## How to complete this task
Look below for the line holding "Dans le but" and the line holding "mise en paiement". Repeat those two and everything between, exactly.

## Source information
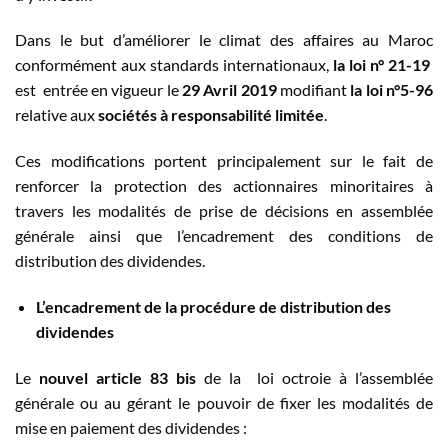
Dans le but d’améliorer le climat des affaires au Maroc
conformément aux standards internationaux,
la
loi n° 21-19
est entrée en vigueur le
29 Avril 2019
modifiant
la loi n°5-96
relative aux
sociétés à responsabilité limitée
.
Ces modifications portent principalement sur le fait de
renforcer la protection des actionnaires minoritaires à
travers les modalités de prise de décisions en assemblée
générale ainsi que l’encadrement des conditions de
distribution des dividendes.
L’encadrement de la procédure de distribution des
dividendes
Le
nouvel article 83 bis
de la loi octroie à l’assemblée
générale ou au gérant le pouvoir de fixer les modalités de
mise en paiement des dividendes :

---

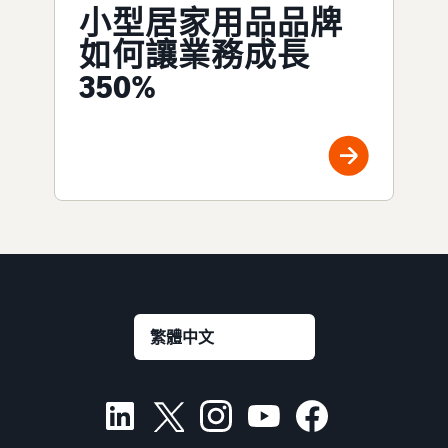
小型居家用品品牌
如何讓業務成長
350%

---

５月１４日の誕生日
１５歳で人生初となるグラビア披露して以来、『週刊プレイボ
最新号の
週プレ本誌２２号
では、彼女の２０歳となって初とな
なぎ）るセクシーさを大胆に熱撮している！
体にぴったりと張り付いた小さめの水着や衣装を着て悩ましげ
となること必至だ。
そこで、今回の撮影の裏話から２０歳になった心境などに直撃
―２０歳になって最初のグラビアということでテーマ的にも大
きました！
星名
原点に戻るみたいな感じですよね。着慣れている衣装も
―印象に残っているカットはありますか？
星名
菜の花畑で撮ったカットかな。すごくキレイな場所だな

## Exercise output
Dans le but d’améliorer le climat des affaires au Maroc
conformément aux standards internationaux,
la
loi n° 21-19
est entrée en vigueur le
29 Avril 2019
modifiant
la loi n°5-96
relative aux
sociétés à responsabilité limitée
.
Ces modifications portent principalement sur le fait de
renforcer la protection des actionnaires minoritaires à
travers les modalités de prise de décisions en assemblée
générale ainsi que l’encadrement des conditions de
distribution des dividendes.
L’encadrement de la procédure de distribution des
dividendes
Le
nouvel article 83 bis
de la loi octroie à l’assemblée
générale ou au gérant le pouvoir de fixer les modalités de
mise en paiement des dividendes :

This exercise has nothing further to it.